▸ **ACTIVITY**: Output only the lines below that start at the line containing "Christian Living" and end at the line containing "Verse by Verse", with both ends kept.

Dataset entries
^^^^^^^^^^^^^^^^
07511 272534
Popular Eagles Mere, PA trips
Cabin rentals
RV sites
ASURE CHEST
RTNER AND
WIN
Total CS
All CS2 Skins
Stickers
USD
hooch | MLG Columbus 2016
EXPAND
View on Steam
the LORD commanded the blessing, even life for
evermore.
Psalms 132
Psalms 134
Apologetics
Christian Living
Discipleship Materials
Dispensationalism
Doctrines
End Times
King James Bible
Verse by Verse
^^^^^^^^^^^^^^^^
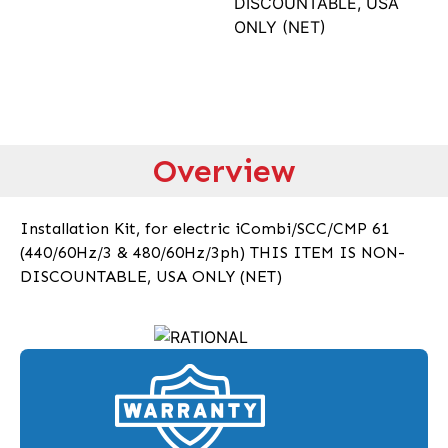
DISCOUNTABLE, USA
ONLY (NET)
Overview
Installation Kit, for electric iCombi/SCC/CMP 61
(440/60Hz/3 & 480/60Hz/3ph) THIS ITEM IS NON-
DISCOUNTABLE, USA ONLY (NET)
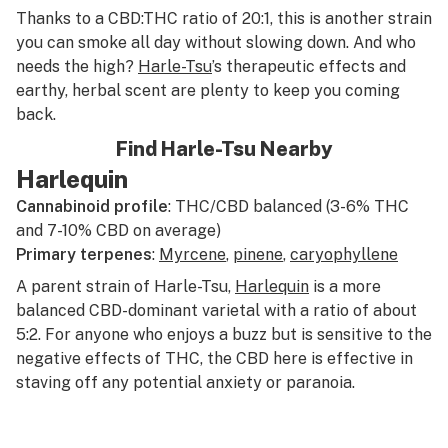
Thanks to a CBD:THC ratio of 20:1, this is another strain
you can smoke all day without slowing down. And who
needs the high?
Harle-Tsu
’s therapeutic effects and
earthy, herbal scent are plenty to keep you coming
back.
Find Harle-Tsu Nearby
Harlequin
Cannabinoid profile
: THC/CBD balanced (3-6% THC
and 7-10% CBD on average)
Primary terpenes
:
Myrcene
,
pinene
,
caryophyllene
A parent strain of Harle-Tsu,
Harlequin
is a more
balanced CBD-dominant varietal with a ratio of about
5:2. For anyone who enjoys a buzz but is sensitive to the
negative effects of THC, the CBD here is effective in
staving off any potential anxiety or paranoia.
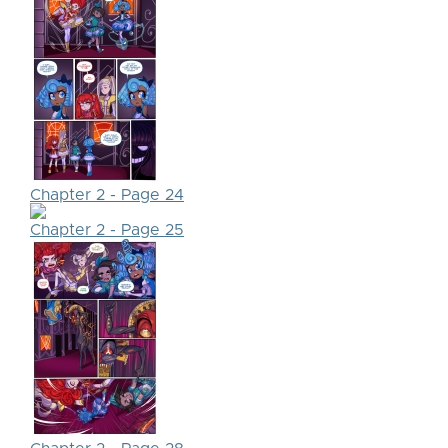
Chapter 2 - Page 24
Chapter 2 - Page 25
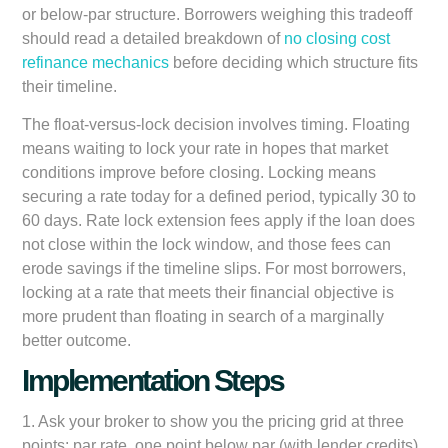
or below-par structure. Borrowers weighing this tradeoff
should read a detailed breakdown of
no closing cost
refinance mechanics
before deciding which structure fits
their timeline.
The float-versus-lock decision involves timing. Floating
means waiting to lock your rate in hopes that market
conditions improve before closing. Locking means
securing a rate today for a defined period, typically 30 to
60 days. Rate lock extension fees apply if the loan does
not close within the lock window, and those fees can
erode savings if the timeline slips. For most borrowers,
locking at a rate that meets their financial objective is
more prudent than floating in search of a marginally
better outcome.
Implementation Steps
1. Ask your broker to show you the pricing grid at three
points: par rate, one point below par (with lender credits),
^^^^^^^^^^^^^^^^
▸ **EXERCISE OUTPUT**:
Christian Living
Discipleship Materials
Dispensationalism
Doctrines
End Times
King James Bible
Verse by Verse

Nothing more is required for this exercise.